8. The cleaning apparatus according to claim 2, wherein the nozzle carriage comprises left and right side parts, on which left rollers and right rollers are mounted, respectively, the left rollers being arranged for traveling in a left C-channel rail of the C-channel rails, and the right rollers being arranged for traveling in a right C-channel rail of the C-channel rails, wherein the nozzle carriage further comprises a connection section that connects the left and right side parts below the truss beam.

9. The cleaning apparatus according to claim 2, wherein the truss beam comprises at least two truss beam units connected in a row, wherein each truss beam unit comprises two parallel C-channel rails having back sides that face each other, a tube arranged separate and distant from the C-channel rails and at a different height than the C-channel rails in a cross-sectional plane of the truss beam, and truss supports arranged transverse to the C-channel rails and the tube, the truss supports connecting the rails and the tube, and wherein travelling paths of the respective rollers of the nozzle carriage along the truss beam extend over C-channel rails of adjoining truss beam units.

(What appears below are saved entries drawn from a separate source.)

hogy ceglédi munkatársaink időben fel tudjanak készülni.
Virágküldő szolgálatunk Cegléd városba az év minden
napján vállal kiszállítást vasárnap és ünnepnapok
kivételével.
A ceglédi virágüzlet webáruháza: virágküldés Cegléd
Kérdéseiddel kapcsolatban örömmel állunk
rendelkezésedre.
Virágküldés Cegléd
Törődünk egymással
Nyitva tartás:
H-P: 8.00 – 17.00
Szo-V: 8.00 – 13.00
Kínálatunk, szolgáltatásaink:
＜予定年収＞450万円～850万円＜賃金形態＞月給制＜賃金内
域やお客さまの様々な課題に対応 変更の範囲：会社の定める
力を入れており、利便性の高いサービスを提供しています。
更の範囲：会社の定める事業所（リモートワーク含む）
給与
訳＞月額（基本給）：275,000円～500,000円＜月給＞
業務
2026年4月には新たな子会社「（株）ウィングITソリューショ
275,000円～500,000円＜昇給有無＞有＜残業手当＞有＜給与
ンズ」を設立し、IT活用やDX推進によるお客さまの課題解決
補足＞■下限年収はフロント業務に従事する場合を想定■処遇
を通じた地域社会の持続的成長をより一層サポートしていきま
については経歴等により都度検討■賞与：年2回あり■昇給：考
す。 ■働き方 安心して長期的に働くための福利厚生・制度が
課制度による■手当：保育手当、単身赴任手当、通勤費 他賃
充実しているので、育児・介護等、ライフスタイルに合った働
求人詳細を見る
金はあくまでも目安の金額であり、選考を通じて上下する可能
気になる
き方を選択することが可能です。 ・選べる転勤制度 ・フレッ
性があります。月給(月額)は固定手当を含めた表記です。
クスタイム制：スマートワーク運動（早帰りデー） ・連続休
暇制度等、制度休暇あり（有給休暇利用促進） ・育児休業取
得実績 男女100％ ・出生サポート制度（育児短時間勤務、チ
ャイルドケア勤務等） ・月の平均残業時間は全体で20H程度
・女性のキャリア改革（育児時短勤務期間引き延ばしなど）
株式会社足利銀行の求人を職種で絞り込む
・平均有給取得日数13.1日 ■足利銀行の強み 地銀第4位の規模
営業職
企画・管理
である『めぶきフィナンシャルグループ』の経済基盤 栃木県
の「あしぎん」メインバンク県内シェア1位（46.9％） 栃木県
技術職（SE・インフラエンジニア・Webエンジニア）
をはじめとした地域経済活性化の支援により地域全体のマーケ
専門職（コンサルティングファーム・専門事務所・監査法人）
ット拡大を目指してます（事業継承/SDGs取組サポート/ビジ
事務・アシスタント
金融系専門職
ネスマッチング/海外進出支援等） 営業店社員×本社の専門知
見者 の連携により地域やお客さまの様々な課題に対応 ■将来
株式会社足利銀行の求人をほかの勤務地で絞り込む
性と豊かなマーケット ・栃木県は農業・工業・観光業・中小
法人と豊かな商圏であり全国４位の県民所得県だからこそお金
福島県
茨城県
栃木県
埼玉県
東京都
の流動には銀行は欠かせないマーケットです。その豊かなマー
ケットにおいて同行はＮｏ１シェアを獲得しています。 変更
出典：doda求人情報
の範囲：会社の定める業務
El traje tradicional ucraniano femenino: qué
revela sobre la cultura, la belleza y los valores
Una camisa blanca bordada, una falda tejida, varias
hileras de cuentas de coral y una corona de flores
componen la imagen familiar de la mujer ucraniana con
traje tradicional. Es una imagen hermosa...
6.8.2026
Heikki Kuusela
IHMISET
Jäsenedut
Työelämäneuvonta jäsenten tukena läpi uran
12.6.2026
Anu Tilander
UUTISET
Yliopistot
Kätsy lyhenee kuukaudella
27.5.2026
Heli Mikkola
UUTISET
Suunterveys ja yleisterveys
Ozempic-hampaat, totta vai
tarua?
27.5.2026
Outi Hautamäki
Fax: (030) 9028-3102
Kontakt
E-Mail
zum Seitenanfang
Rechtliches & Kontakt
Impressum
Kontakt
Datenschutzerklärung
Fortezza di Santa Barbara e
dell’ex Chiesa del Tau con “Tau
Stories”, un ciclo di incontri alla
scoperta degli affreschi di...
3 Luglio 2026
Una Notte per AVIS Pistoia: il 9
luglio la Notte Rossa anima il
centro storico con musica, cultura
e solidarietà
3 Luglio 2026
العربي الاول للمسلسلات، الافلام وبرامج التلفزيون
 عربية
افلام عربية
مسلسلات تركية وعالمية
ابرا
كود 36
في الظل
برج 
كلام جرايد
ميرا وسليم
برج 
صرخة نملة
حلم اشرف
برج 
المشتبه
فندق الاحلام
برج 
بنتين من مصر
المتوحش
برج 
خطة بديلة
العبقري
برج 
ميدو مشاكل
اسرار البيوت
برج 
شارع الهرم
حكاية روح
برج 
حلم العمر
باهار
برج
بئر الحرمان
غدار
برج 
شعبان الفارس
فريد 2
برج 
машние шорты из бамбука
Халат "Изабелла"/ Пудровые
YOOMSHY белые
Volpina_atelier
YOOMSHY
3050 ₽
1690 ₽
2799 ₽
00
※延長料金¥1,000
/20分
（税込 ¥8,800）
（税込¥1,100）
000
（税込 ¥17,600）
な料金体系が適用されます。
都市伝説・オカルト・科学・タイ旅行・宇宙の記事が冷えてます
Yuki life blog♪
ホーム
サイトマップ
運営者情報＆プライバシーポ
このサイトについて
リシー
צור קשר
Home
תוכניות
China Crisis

10. The cleaning apparatus according to claim 1, comprising a truss beam top support, a truss beam bottom support, and at least one truss beam intermediate support, wherein the truss beam intermediate support comprises a left upright section, a right upright section, and a bridge section spanning a space between the left and right upright sections, wherein the nozzle carriage and cleaning nozzles are arranged for passing through the truss beam intermediate support when travelling along the truss beam in the longitudinal direction of the truss beam.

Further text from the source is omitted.